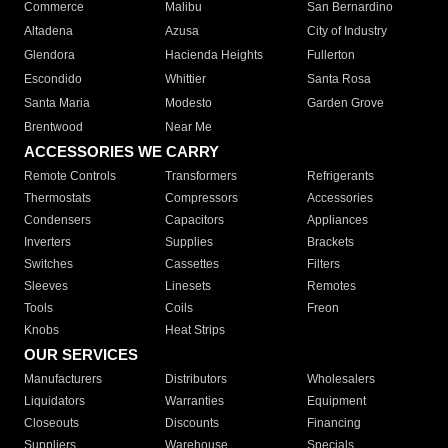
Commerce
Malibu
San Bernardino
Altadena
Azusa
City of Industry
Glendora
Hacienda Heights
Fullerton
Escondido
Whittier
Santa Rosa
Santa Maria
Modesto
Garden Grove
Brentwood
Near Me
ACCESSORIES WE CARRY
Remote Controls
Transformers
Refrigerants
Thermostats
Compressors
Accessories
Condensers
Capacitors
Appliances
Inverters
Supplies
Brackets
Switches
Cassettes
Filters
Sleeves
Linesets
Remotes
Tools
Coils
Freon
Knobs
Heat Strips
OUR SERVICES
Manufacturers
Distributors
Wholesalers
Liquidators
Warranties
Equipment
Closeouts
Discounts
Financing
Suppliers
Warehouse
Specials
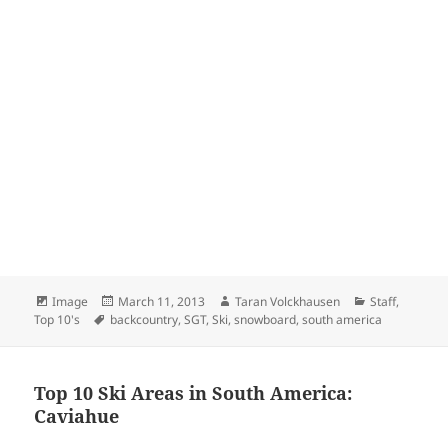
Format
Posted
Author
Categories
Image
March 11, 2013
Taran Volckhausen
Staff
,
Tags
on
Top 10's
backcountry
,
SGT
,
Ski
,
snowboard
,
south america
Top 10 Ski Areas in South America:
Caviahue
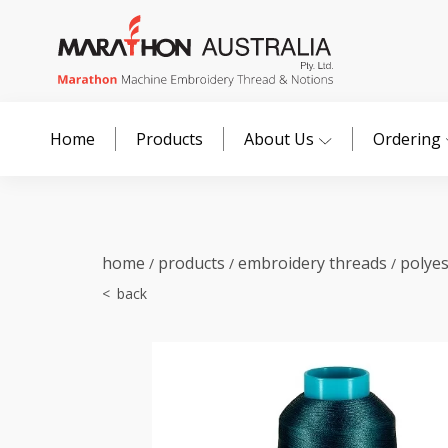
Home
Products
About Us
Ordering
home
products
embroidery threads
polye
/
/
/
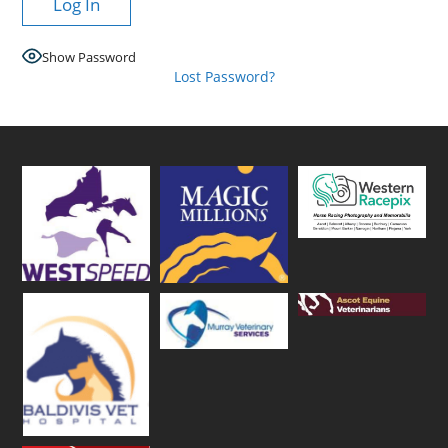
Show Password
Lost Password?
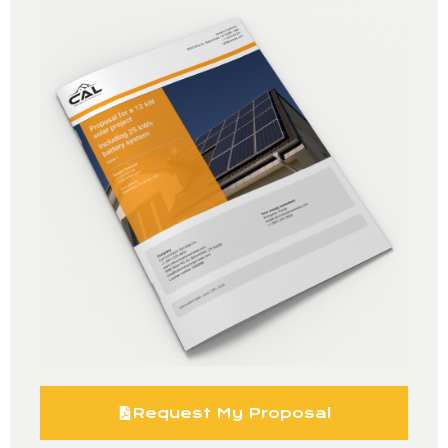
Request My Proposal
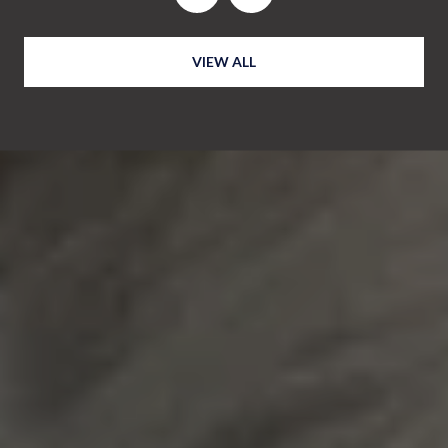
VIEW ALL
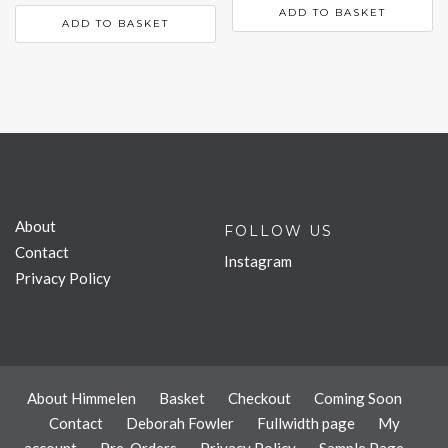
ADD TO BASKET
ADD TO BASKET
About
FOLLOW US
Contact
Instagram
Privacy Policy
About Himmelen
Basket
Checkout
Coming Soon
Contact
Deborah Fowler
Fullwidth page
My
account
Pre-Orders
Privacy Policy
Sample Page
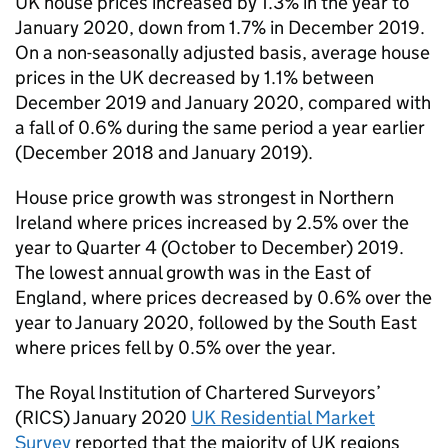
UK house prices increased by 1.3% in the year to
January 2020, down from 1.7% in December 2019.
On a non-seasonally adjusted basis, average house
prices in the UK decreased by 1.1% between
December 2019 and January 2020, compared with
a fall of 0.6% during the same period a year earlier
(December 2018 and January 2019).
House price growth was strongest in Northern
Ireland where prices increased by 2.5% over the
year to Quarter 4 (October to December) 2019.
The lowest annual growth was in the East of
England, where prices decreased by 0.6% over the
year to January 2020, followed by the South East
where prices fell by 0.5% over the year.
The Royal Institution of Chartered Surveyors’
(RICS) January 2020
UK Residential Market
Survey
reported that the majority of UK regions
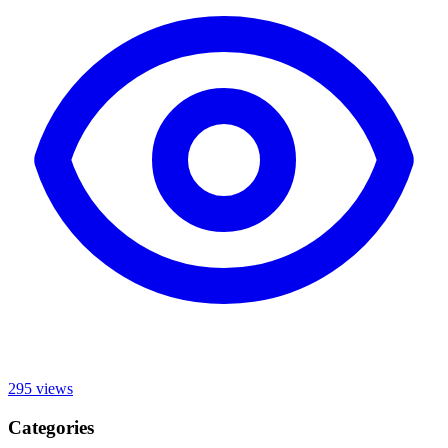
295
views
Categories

> **What the task requires**
Reply with nothing but the number of lines in the data above that contain "prices".

> **Task output**
5